Lines containing the word "biasa" are the ones to copy from the records below.

INFORMATION PROVIDED.
----------

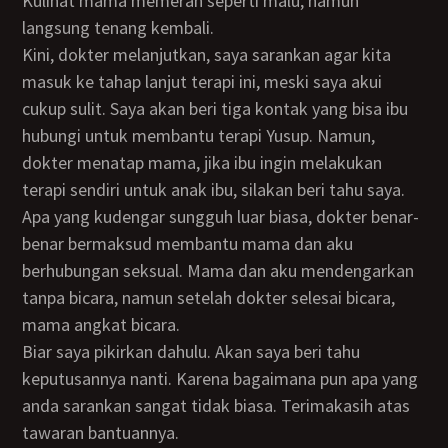
Kulihat mama memerah seperti malu, namun
langsung tenang kembali.
Kini, dokter melanjutkan, saya sarankan agar kita
masuk ke tahap lanjut terapi ini, meski saya akui
cukup sulit. Saya akan beri tiga kontak yang bisa ibu
hubungi untuk membantu terapi Yusup. Namun,
dokter menatap mama, jika ibu ingin melakukan
terapi sendiri untuk anak ibu, silakan beri tahu saya.
Apa yang kudengar sungguh luar biasa, dokter benar-
benar bermaksud membantu mama dan aku
berhubungan seksual. Mama dan aku mendengarkan
tanpa bicara, namun setelah dokter selesai bicara,
mama angkat bicara.
Biar saya pikirkan dahulu. Akan saya beri tahu
keputusannya nanti. Karena bagaimana pun apa yang
anda sarankan sangat tidak biasa. Terimakasih atas
tawaran bantuannya.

----------

THE COMPLETED TASK.
Apa yang kudengar sungguh luar biasa, dokter benar-
anda sarankan sangat tidak biasa. Terimakasih atas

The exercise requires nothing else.